> Exercise
With the images removed, write out each record exactly as given.

BEGIN Task input

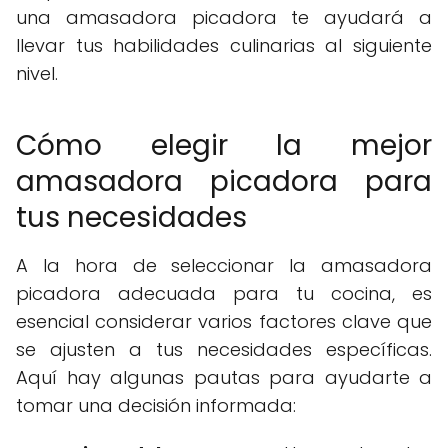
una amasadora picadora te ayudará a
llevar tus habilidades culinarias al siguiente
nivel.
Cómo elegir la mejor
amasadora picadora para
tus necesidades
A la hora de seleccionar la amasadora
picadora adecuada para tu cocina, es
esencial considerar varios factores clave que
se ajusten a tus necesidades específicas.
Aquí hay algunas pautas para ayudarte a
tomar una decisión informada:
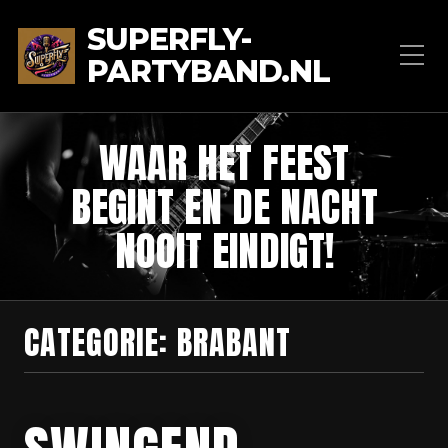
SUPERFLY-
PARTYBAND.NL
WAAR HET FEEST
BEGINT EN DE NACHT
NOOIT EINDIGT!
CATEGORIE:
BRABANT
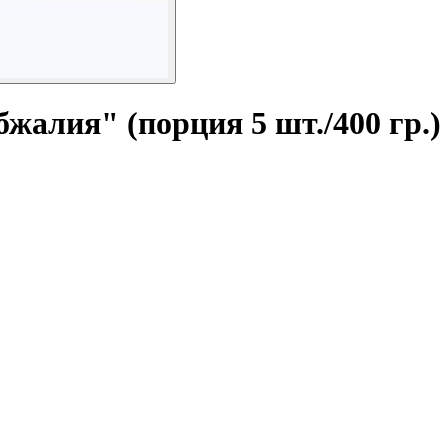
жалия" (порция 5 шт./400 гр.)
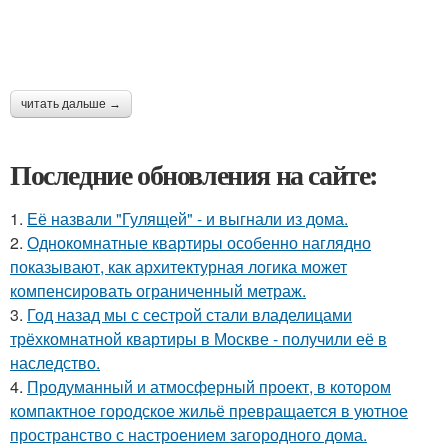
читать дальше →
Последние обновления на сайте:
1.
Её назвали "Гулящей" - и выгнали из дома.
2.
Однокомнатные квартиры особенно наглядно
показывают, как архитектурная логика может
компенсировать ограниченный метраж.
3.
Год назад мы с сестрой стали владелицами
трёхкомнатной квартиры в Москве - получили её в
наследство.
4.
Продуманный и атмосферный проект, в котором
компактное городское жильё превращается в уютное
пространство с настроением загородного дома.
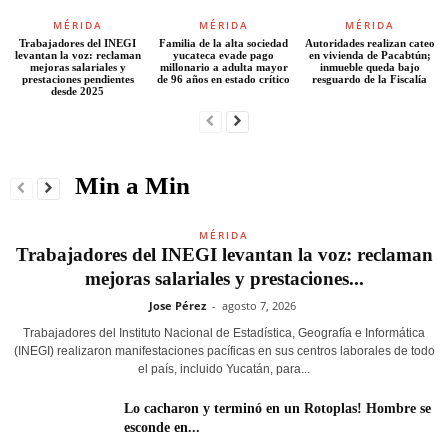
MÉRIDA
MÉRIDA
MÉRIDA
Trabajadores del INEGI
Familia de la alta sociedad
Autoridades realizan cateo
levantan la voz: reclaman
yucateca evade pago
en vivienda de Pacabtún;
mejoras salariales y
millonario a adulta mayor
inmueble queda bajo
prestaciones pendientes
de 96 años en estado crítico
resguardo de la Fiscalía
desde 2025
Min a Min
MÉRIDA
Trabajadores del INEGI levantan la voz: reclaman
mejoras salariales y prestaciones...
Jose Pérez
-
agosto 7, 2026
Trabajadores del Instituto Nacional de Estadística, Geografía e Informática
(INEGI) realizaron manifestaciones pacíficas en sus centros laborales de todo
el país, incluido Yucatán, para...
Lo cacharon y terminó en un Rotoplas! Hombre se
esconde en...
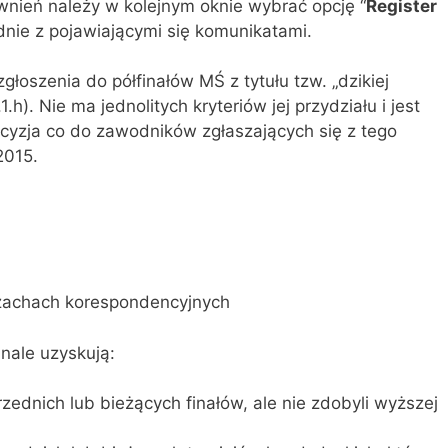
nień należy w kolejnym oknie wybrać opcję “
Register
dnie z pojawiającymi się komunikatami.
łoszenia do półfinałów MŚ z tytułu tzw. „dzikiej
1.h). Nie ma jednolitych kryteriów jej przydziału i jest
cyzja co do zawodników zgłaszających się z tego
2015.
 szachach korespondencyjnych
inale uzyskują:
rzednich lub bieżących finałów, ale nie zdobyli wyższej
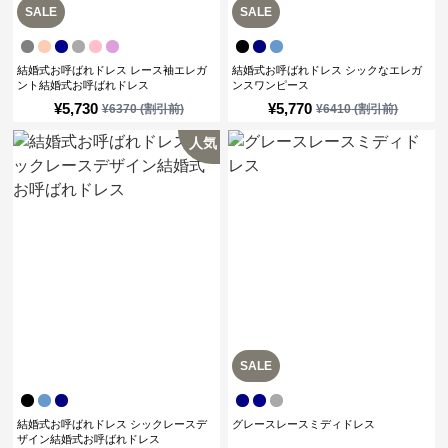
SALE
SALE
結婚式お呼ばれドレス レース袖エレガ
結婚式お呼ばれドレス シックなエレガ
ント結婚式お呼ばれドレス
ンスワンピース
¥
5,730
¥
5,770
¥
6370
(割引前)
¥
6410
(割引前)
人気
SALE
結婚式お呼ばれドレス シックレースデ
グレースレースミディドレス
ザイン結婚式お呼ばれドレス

END Task input

> Written response
una amasadora picadora te ayudará a
llevar tus habilidades culinarias al siguiente
nivel.
Cómo elegir la mejor
amasadora picadora para
tus necesidades
A la hora de seleccionar la amasadora
picadora adecuada para tu cocina, es
esencial considerar varios factores clave que
se ajusten a tus necesidades específicas.
Aquí hay algunas pautas para ayudarte a
tomar una decisión informada:
SUPERFLY-
PARTYBAND.NL
WAAR HET FEEST
BEGINT EN DE NACHT
NOOIT EINDIGT!
CATEGORIE:
BRABANT
жалия" (порция 5 шт./400 гр.)
читать дальше →
Последние обновления на сайте:
1.
Её назвали "Гулящей" - и выгнали из дома.
2.
Однокомнатные квартиры особенно наглядно
показывают, как архитектурная логика может
компенсировать ограниченный метраж.
3.
Год назад мы с сестрой стали владелицами
трёхкомнатной квартиры в Москве - получили её в
наследство.
4.
Продуманный и атмосферный проект, в котором
компактное городское жильё превращается в уютное
пространство с настроением загородного дома.
MÉRIDA
MÉRIDA
MÉRIDA
Trabajadores del INEGI
Familia de la alta sociedad
Autoridades realizan cateo
levantan la voz: reclaman
yucateca evade pago
en vivienda de Pacabtún;
mejoras salariales y
millonario a adulta mayor
inmueble queda bajo
prestaciones pendientes
de 96 años en estado crítico
resguardo de la Fiscalía
desde 2025
Min a Min
MÉRIDA
Trabajadores del INEGI levantan la voz: reclaman
mejoras salariales y prestaciones...
Jose Pérez
-
agosto 7, 2026
Trabajadores del Instituto Nacional de Estadística, Geografía e Informática
(INEGI) realizaron manifestaciones pacíficas en sus centros laborales de todo
el país, incluido Yucatán, para...
Lo cacharon y terminó en un Rotoplas! Hombre se
esconde en...
nień należy w kolejnym oknie wybrać opcję “
Register
dnie z pojawiającymi się komunikatami.
łoszenia do półfinałów MŚ z tytułu tzw. „dzikiej
1.h). Nie ma jednolitych kryteriów jej przydziału i jest
cyzja co do zawodników zgłaszających się z tego
2015.
 szachach korespondencyjnych
inale uzyskują:
rzednich lub bieżących finałów, ale nie zdobyli wyższej
SALE
SALE
結婚式お呼ばれドレス レース袖エレガ
結婚式お呼ばれドレス シックなエレガ
ント結婚式お呼ばれドレス
ンスワンピース
¥
5,730
¥
5,770
¥
6370
(割引前)
¥
6410
(割引前)
人気
SALE
結婚式お呼ばれドレス シックレースデ
グレースレースミディドレス
ザイン結婚式お呼ばれドレス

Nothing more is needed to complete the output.